Plus de 62 % des attaques terroristes revendiquées par Daech, connu aussi sous le nom de l’Etat islamique, en Europe ont eu lieu dans l’Hexagone. En effet, cette organisation terroriste s’appuie, principalement en Occident, sur une myriade de filiales grâce à internet.

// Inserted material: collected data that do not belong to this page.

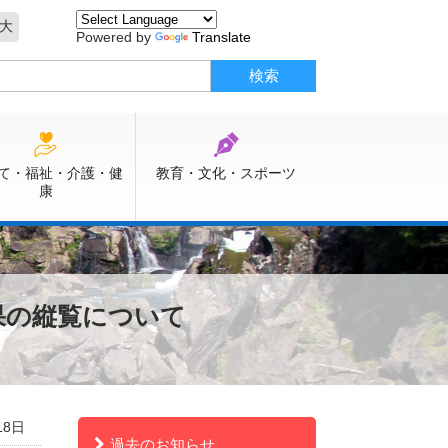
大
Powered by
Translate
て・福祉・介護・健
教育・文化・スポーツ
康
果の縦覧について
18日
過去のお知らせ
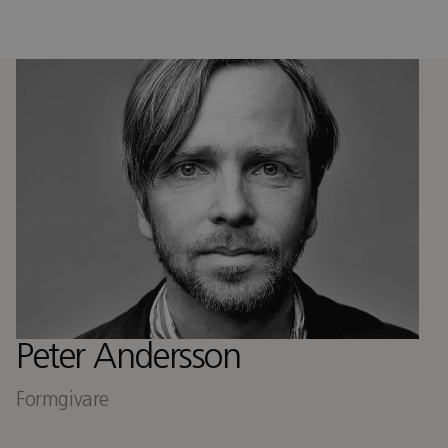
Peter Andersson
Formgivare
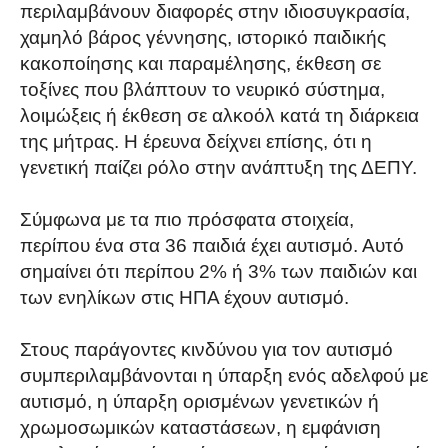
περιλαμβάνουν διαφορές στην ιδιοσυγκρασία,
χαμηλό βάρος γέννησης, ιστορικό παιδικής
κακοποίησης και παραμέλησης, έκθεση σε
τοξίνες που βλάπτουν το νευρικό σύστημα,
λοιμώξεις ή έκθεση σε αλκοόλ κατά τη διάρκεια
της μήτρας. Η έρευνα δείχνει επίσης, ότι η
γενετική παίζει ρόλο στην ανάπτυξη της ΔΕΠΥ.
Σύμφωνα με τα πιο πρόσφατα στοιχεία,
περίπου ένα στα 36 παιδιά έχει αυτισμό. Αυτό
σημαίνει ότι περίπου 2% ή 3% των παιδιών και
των ενηλίκων στις ΗΠΑ έχουν αυτισμό.
Στους παράγοντες κινδύνου για τον αυτισμό
συμπεριλαμβάνονται η ύπαρξη ενός αδελφού με
αυτισμό, η ύπαρξη ορισμένων γενετικών ή
χρωμοσωμικών καταστάσεων, η εμφάνιση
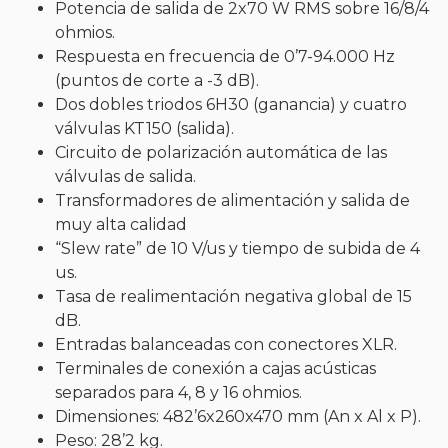
Potencia de salida de 2x70 W RMS sobre 16/8/4
ohmios.
Respuesta en frecuencia de 0’7-94.000 Hz
(puntos de corte a -3 dB).
Dos dobles triodos 6H30 (ganancia) y cuatro
válvulas KT150 (salida).
Circuito de polarización automática de las
válvulas de salida.
Transformadores de alimentación y salida de
muy alta calidad
“Slew rate” de 10 V/us y tiempo de subida de 4
us.
Tasa de realimentación negativa global de 15
dB.
Entradas balanceadas con conectores XLR.
Terminales de conexión a cajas acústicas
separados para 4, 8 y 16 ohmios.
Dimensiones: 482’6x260x470 mm (An x Al x P).
Peso: 28’2 kg.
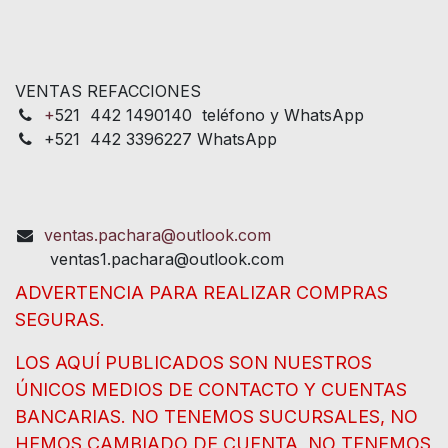
VENTAS REFACCIONES
+
521 442 1490140 teléfono y WhatsApp
+521 442 3396227 WhatsApp
ventas.pachara@outlook.com
ventas1.pachara@outlook.com
ADVERTENCIA PARA REALIZAR COMPRAS
SEGURAS.
LOS AQUÍ PUBLICADOS SON NUESTROS
ÚNICOS MEDIOS DE CONTACTO Y CUENTAS
BANCARIAS. NO TENEMOS SUCURSALES, NO
HEMOS CAMBIADO DE CUENTA, NO TENEMOS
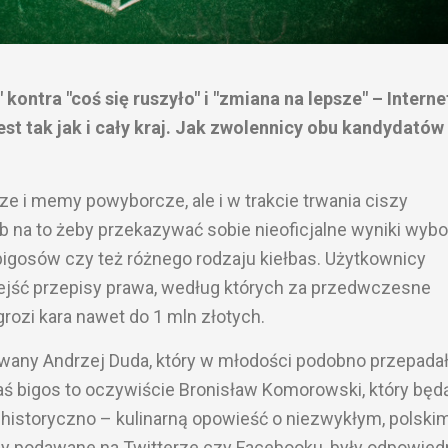
" kontra "coś się ruszyło" i "zmiana na lepsze" – Interne
est tak jak i cały kraj. Jak zwolennicy obu kandydatów
e i memy powyborcze, ale i w trakcie trwania ciszy
b na to żeby przekazywać sobie nieoficjalne wyniki wyb
bigosów czy też różnego rodzaju kiełbas. Użytkownicy
bejść przepisy prawa, według których za przedwczesne
ozi kara nawet do 1 mln złotych.
any Andrzej Duda, który w młodości podobno przepadał
 bigos to oczywiście Bronisław Komorowski, który będ
historyczno – kulinarną opowieść o niezwykłym, polski
eny podawane na Twitterze czy Facebooku, były odpowied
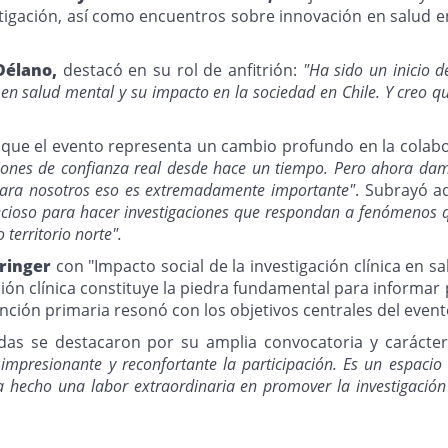
estigación, así como encuentros sobre innovación en salud
Délano,
destacó en su rol de anfitrión:
"Ha sido un inicio 
 en salud mental y su impacto en la sociedad en Chile. Y creo 
ó que el evento representa un cambio profundo en la colab
ones de confianza real desde hace un tiempo. Pero ahora dam
 para nosotros eso es extremadamente importante"
. Subrayó a
recioso para hacer investigaciones que respondan a fenómenos
territorio norte".
hringer
con "Impacto social de la investigación clínica en s
ación clínica constituye la piedra fundamental para informar
tención primaria resonó con los objetivos centrales del event
adas se destacaron por su amplia convocatoria y carácter 
impresionante y reconfortante la participación. Es un espacio
ha hecho una labor extraordinaria en promover la investigación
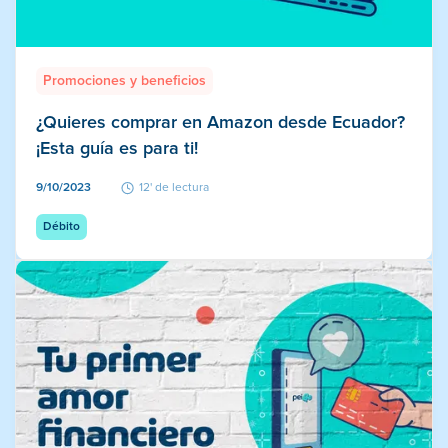
Promociones y beneficios
¿Quieres comprar en Amazon desde Ecuador?
¡Esta guía es para ti!
9/10/2023
12' de lectura
Débito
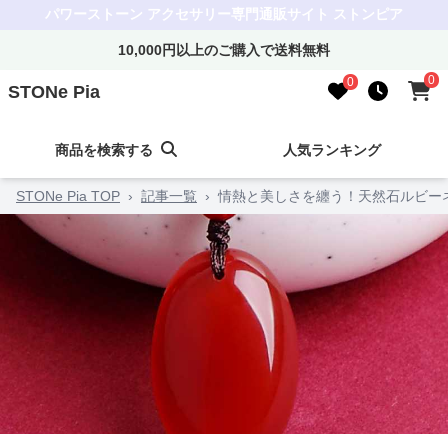
パワーストーン アクセサリー専門通販サイト ストンピア
10,000円以上のご購入で送料無料
0
0
STONe Pia
商品を検索する
人気ランキング
STONe Pia TOP
›
記事一覧
›
情熱と美しさを纏う！天然石ルビー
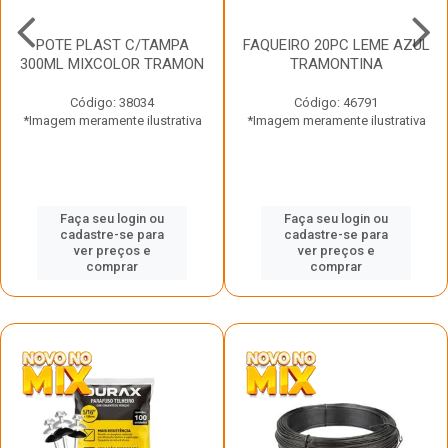
POTE PLAST C/TAMPA
FAQUEIRO 20PC LEME AZUL
300ML MIXCOLOR TRAMON
TRAMONTINA
Código: 38034
Código: 46791
*Imagem meramente ilustrativa
*Imagem meramente ilustrativa
Faça seu login ou
Faça seu login ou
cadastre-se para
cadastre-se para
ver preços e
ver preços e
comprar
comprar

Une chose est certaine, la France est aujourd’hui le pays de l’Union européenne le plus touché par le djihadisme, le terrorisme islamiste. Le pays a été touché, jusqu’ici, par 80 attentats faisant au moins 400 morts. Avec une récente accélération : 58 attaques terroristes et 320 morts entre 2014 et 2020 (environ 7 attentats par an), contre 31 attaques terroristes et 18 morts entre 1980 et 2013 (soit un peu moins de deux attentats par an). Pour ne parler que de Daech, plus de 62 % des attaques revendiquées par l’Etat islamique dans la région européenne ont eu lieu dans l’Hexagone. En France, les militaires et les forces de l’ordre comptent ainsi parmi les principales cibles des djihadistes islamistes. Après l’assassinat du professeur Samuel Paty, le 16 octobre 2020, à Conflans-Saint-Honorine, le CFCM a proposé un prêche aux imams pour la prière du vendredi durant les horaires de prière France.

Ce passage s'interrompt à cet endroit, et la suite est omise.